» **ABOUT THIS EXERCISE**
Only a number is expected in reply: the number of lines below that include the word "topnav".

» **RECORDS SHOWN**
[Start of Attachment]
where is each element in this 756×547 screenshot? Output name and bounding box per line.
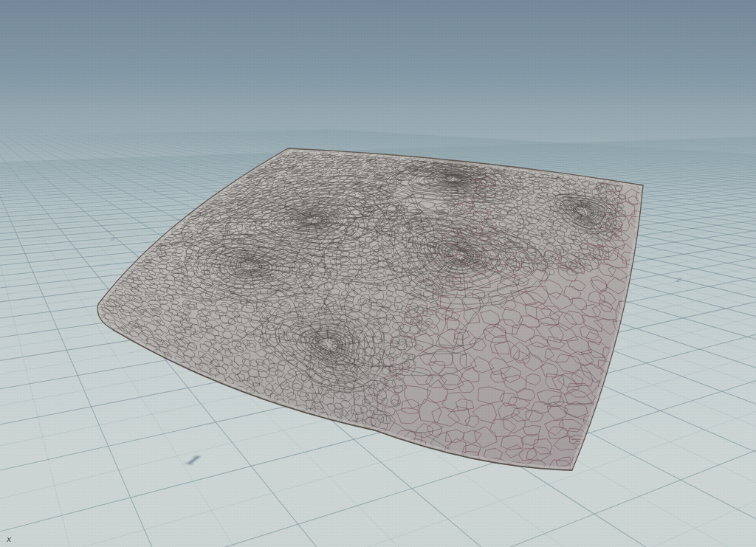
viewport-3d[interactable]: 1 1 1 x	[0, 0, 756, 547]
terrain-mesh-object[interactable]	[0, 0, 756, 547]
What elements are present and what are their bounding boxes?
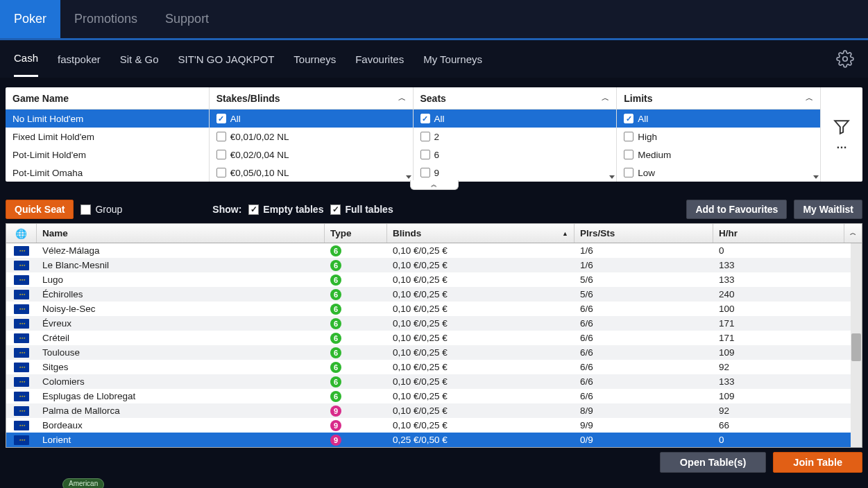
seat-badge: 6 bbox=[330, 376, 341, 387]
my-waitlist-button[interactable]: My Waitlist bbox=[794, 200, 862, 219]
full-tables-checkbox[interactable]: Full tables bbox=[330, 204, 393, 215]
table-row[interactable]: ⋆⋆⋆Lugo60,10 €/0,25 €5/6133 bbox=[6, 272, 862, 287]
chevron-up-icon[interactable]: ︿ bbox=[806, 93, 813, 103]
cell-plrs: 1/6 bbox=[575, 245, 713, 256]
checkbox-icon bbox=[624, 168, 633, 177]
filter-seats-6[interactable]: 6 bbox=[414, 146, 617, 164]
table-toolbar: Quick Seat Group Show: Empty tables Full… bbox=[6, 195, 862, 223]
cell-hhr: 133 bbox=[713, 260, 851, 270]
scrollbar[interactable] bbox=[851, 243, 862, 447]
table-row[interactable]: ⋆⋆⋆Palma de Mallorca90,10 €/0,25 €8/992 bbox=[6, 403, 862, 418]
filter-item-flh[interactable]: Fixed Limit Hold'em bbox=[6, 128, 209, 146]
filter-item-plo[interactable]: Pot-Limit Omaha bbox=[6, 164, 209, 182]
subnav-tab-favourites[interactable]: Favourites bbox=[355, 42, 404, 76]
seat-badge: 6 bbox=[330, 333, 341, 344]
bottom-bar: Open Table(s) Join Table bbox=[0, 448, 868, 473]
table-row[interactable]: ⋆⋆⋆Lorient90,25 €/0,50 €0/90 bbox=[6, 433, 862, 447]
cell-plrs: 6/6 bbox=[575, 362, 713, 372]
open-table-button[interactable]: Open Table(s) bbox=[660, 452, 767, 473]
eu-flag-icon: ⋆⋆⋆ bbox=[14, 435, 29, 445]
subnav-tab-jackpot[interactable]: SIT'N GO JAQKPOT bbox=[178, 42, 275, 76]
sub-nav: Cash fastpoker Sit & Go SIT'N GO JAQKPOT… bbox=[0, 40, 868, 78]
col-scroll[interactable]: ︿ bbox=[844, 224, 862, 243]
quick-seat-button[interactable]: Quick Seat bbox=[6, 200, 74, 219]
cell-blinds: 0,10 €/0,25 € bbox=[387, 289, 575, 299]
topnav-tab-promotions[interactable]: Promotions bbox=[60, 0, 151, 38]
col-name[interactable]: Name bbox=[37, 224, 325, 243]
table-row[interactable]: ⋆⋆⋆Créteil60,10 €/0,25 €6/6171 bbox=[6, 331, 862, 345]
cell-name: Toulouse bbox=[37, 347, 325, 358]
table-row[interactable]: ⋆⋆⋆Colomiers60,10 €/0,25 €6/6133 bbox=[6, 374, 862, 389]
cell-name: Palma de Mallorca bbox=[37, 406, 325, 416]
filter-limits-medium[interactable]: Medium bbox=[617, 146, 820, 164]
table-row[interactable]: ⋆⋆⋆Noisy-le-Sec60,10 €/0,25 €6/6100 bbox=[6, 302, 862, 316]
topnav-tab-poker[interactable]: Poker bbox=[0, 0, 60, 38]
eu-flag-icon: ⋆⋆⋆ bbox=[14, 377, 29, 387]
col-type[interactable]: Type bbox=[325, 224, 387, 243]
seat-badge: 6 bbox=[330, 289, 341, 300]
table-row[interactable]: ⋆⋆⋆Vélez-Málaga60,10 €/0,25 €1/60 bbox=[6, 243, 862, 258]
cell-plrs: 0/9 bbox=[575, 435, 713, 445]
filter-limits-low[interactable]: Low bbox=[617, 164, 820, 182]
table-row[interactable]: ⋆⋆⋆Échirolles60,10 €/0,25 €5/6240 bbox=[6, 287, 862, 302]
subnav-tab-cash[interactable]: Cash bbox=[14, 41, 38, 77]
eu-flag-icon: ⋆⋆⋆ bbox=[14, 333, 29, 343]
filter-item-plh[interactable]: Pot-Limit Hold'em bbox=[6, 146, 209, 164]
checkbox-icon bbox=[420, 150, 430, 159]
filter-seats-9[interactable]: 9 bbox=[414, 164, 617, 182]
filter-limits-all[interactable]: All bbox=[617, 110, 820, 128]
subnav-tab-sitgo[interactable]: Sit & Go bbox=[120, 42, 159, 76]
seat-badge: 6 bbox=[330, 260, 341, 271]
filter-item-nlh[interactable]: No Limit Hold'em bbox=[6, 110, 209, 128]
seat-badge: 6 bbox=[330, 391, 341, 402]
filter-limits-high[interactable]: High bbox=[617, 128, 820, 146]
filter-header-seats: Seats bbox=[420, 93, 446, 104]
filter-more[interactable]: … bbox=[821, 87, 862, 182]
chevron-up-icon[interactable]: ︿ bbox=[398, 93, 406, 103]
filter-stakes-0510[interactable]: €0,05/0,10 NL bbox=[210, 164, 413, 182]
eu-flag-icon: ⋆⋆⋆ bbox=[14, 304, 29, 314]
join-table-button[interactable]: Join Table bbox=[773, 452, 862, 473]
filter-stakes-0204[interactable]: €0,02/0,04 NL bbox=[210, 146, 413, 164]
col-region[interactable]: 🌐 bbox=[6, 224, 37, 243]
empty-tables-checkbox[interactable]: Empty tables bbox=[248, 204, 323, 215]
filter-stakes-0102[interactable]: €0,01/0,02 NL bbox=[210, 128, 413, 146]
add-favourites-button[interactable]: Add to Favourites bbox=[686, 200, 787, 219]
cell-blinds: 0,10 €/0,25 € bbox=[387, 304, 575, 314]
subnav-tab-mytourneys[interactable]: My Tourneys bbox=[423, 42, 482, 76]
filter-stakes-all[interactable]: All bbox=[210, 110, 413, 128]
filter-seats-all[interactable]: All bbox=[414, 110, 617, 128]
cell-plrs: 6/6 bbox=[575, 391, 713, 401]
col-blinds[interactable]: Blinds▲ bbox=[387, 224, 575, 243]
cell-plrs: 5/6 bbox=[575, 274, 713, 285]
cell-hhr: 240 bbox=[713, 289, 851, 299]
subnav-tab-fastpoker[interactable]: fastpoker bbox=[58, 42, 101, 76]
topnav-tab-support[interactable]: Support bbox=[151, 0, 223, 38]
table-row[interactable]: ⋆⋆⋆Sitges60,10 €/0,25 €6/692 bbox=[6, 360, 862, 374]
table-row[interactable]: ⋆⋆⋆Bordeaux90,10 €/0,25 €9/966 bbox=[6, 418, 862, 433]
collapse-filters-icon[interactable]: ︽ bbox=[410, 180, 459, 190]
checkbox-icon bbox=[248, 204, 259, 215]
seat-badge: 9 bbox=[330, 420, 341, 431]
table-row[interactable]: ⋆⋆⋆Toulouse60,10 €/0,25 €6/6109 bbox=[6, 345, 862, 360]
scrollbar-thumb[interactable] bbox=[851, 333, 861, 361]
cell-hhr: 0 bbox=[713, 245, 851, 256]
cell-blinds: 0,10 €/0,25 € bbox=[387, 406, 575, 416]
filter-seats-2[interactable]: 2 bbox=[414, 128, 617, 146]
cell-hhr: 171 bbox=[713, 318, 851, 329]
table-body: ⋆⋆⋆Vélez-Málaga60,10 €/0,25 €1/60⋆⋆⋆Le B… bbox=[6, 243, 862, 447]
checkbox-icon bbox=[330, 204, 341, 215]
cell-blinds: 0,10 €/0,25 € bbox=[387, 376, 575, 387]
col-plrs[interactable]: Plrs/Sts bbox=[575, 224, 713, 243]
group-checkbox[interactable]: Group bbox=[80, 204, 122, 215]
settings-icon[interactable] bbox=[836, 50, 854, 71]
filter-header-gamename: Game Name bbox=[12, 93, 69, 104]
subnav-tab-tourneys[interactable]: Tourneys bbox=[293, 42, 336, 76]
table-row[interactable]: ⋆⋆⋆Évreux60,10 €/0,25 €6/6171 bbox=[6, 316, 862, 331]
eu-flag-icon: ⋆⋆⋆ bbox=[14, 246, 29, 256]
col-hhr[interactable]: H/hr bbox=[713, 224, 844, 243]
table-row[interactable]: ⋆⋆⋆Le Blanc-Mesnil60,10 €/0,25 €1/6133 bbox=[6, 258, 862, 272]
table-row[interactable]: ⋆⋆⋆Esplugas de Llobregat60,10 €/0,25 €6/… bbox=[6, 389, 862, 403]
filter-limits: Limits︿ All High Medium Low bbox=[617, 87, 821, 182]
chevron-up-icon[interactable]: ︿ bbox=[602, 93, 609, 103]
[End of Attachment]
[Start of Attachment]
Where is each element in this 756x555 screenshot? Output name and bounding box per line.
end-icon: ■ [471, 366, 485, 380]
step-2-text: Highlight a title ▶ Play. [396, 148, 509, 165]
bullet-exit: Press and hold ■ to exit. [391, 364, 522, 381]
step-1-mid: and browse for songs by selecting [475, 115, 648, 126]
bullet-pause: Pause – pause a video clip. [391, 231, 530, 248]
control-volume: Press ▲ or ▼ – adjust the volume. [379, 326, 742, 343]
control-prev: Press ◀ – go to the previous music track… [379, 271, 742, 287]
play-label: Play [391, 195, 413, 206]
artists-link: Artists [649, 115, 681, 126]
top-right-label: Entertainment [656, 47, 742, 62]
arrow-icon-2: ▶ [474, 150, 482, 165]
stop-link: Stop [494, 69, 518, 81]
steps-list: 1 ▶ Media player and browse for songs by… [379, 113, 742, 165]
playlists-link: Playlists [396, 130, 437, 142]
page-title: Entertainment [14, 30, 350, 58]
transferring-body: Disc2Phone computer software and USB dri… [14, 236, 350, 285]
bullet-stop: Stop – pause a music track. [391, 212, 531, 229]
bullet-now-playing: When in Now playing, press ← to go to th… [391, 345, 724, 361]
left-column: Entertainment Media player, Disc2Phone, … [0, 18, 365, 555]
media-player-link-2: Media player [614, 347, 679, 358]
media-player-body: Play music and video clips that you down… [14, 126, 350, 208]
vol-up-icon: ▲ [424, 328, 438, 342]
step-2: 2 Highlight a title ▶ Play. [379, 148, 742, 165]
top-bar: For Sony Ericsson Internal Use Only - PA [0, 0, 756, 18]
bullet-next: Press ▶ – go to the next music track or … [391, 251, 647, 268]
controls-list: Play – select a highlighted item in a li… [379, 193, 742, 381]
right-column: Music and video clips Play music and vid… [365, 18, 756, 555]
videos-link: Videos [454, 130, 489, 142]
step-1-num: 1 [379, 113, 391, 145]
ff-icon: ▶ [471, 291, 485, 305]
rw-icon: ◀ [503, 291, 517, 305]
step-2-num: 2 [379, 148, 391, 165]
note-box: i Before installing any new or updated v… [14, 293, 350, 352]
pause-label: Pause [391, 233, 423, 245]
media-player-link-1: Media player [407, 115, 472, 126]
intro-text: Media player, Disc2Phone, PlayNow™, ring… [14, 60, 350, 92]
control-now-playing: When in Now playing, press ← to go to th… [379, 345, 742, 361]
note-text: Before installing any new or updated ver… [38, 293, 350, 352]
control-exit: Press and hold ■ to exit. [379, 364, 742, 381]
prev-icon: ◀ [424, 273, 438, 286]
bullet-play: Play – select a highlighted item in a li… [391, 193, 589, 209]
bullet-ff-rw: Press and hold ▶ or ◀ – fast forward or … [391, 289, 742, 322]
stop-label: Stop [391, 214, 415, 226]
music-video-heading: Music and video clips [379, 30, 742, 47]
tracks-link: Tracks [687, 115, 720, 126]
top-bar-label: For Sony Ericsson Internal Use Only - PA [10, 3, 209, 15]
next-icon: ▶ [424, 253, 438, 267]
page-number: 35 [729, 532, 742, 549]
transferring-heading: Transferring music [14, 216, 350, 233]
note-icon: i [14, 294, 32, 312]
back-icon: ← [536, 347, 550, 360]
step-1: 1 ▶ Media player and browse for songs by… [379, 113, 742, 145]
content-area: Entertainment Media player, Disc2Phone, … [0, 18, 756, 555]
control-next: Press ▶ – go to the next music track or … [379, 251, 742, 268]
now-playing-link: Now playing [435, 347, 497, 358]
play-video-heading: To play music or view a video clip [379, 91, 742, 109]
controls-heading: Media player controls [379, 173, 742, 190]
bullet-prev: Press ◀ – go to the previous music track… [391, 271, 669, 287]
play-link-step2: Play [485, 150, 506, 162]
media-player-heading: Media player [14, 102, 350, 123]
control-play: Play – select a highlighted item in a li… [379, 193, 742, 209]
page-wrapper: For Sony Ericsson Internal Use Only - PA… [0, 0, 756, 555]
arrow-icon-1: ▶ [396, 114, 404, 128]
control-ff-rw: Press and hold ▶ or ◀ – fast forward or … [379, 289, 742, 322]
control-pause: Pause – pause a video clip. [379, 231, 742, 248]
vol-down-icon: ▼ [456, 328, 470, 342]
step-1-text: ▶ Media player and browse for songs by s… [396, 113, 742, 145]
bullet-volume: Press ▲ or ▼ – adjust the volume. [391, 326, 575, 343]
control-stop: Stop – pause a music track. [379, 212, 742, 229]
[End of Attachment]
[Start of Attachment]
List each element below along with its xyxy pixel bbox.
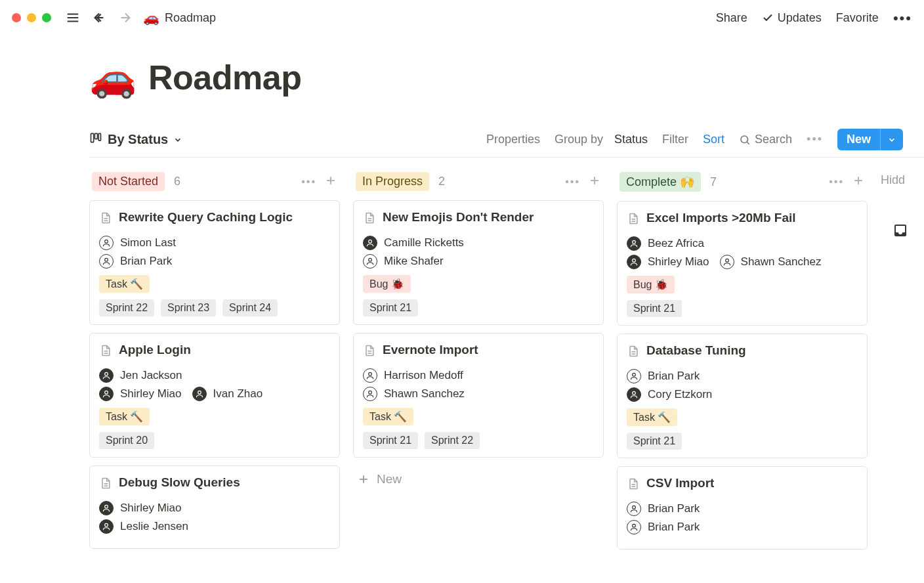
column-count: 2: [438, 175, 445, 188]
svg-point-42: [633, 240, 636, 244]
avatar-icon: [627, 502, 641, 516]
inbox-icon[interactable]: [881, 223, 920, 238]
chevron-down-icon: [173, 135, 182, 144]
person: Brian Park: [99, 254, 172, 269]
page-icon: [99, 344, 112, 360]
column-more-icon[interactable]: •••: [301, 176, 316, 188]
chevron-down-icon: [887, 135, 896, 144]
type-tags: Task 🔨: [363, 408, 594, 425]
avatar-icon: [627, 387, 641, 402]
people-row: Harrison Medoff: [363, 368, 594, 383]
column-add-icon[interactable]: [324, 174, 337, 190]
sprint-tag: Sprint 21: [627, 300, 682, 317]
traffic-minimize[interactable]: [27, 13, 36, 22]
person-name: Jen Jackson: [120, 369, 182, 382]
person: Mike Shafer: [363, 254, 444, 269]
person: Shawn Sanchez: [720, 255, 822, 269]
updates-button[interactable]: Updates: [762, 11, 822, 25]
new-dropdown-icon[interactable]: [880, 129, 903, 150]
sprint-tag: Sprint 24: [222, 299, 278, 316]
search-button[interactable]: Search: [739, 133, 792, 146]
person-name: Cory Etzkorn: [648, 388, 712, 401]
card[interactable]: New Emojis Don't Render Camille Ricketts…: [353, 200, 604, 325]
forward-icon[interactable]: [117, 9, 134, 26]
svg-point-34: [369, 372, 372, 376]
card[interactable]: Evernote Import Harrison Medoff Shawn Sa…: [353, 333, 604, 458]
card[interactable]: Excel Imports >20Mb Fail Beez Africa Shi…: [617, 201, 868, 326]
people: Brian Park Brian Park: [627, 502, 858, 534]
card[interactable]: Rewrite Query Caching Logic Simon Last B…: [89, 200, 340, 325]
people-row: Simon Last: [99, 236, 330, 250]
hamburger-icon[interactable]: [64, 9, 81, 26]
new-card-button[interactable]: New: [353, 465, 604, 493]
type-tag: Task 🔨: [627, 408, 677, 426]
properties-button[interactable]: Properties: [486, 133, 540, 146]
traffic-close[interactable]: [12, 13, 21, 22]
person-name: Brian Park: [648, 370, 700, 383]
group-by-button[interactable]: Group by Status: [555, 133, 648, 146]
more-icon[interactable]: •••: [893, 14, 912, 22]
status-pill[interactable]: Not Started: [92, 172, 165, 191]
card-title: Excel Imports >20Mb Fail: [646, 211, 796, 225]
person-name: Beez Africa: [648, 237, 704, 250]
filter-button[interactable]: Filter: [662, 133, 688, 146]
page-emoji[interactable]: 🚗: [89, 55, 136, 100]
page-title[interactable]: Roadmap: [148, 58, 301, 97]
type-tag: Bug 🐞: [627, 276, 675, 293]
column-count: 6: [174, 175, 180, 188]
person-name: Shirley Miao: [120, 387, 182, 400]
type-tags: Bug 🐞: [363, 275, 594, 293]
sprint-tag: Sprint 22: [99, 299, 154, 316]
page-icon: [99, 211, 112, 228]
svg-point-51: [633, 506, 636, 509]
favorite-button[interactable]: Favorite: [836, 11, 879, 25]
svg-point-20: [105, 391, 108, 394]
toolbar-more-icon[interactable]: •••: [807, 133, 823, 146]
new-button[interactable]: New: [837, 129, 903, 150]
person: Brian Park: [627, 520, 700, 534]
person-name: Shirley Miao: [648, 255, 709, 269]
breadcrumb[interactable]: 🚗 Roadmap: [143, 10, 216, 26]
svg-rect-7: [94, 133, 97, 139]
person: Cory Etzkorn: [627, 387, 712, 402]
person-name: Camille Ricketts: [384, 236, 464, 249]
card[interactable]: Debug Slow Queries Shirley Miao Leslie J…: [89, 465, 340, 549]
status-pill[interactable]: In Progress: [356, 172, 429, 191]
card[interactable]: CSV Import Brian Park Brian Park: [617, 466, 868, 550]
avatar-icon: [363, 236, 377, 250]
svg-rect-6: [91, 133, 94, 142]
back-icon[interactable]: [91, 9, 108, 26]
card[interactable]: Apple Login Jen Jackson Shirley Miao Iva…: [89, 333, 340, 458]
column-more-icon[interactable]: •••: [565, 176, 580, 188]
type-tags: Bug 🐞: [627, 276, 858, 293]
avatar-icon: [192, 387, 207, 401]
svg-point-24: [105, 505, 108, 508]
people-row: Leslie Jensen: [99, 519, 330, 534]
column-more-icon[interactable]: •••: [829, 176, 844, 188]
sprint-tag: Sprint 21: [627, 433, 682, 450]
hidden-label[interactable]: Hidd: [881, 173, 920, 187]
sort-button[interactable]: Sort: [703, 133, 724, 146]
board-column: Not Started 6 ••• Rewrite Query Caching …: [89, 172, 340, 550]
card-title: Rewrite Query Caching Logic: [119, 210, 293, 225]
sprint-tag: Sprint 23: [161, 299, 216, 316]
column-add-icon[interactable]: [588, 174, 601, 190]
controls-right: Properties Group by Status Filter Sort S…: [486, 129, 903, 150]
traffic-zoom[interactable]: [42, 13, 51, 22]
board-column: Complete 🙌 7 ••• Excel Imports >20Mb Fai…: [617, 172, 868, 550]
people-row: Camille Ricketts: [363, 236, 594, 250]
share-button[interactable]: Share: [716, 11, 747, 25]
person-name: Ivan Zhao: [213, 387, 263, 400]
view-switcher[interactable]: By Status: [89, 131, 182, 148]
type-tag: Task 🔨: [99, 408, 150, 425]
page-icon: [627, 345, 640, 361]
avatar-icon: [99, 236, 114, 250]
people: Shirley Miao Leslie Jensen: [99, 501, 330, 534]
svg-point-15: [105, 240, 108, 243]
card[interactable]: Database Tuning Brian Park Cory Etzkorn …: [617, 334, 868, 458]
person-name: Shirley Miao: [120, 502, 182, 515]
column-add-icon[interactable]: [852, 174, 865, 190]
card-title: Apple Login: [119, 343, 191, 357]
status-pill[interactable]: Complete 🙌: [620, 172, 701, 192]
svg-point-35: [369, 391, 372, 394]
[End of Attachment]
» **EXERCISE RESULT**
3